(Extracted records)

^^^^^^^^

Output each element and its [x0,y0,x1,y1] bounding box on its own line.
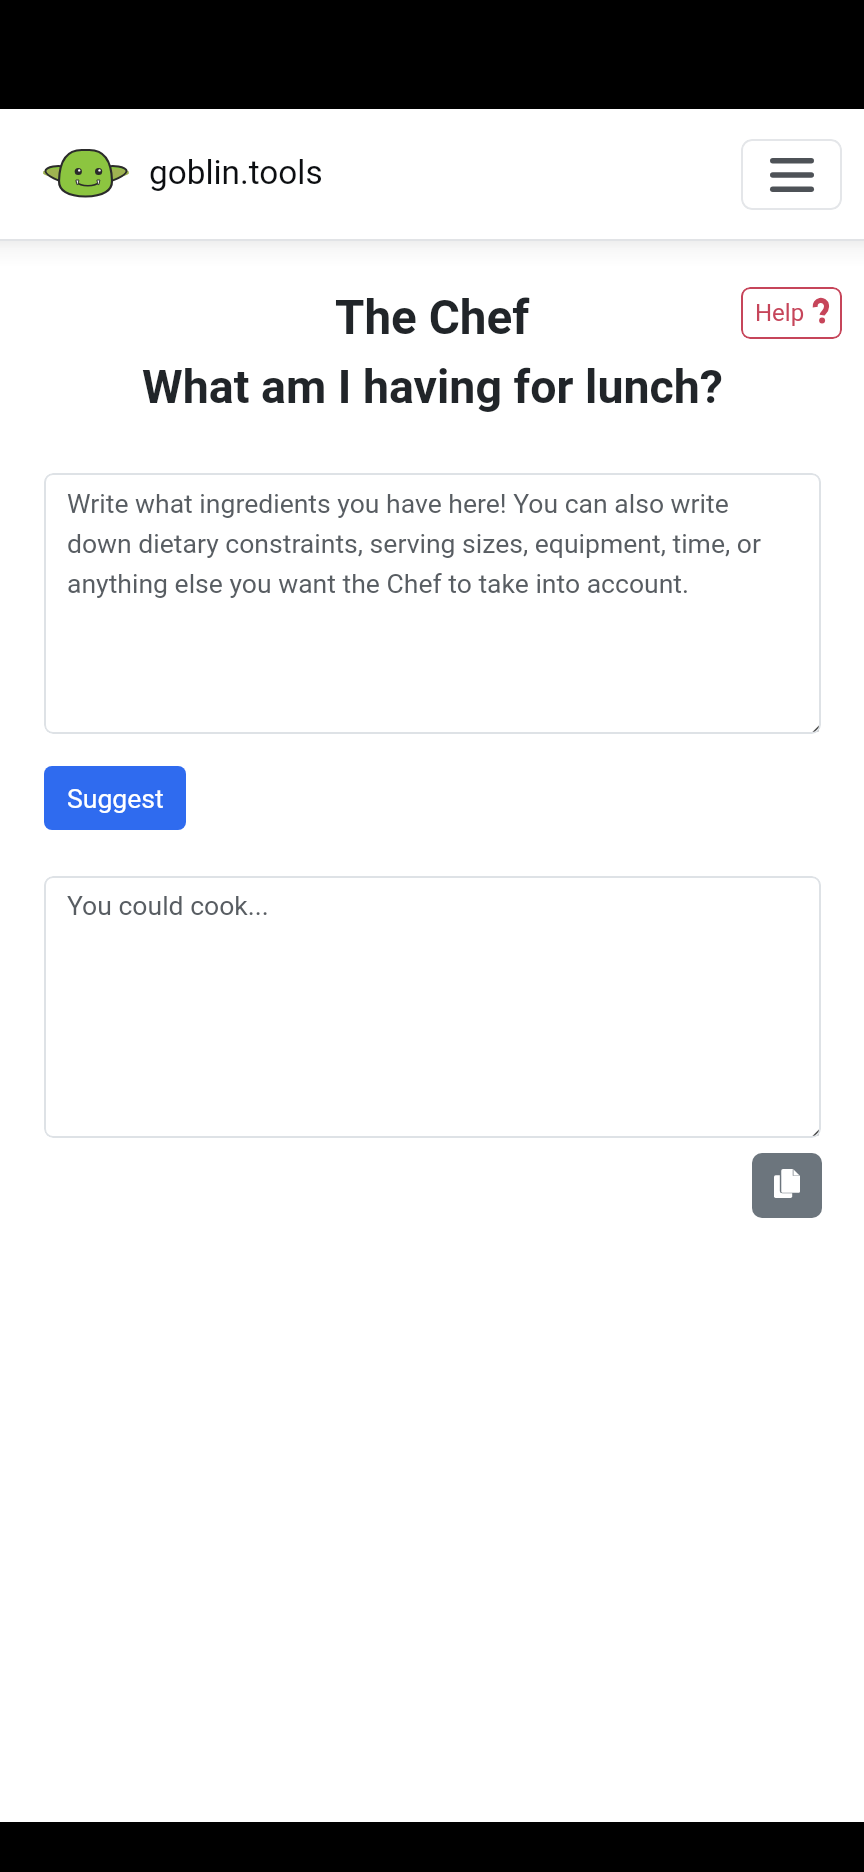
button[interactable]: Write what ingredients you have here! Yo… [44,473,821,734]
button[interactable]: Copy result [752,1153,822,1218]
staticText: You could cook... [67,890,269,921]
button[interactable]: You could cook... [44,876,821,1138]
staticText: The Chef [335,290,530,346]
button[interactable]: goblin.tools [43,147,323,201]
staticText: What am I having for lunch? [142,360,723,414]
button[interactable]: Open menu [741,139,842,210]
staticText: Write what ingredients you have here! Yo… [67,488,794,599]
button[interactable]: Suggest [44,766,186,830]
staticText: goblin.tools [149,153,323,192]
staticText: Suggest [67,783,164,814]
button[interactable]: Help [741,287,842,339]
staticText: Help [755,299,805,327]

^^^^^^^^

### What is needed
The job is to copy all the records precisely while omitting any picture.

### Written response
Output each element and its [x0,y0,x1,y1] bounding box on its own line.
button[interactable]: Write what ingredients you have here! Yo… [44,473,821,734]
button[interactable]: Copy result [752,1153,822,1218]
staticText: You could cook... [67,890,269,921]
button[interactable]: You could cook... [44,876,821,1138]
staticText: The Chef [335,290,530,346]
button[interactable]: goblin.tools [43,147,323,201]
staticText: What am I having for lunch? [142,360,723,414]
button[interactable]: Open menu [741,139,842,210]
staticText: Write what ingredients you have here! Yo… [67,488,794,599]
button[interactable]: Suggest [44,766,186,830]
staticText: goblin.tools [149,153,323,192]
staticText: Suggest [67,783,164,814]
button[interactable]: Help [741,287,842,339]
staticText: Help [755,299,805,327]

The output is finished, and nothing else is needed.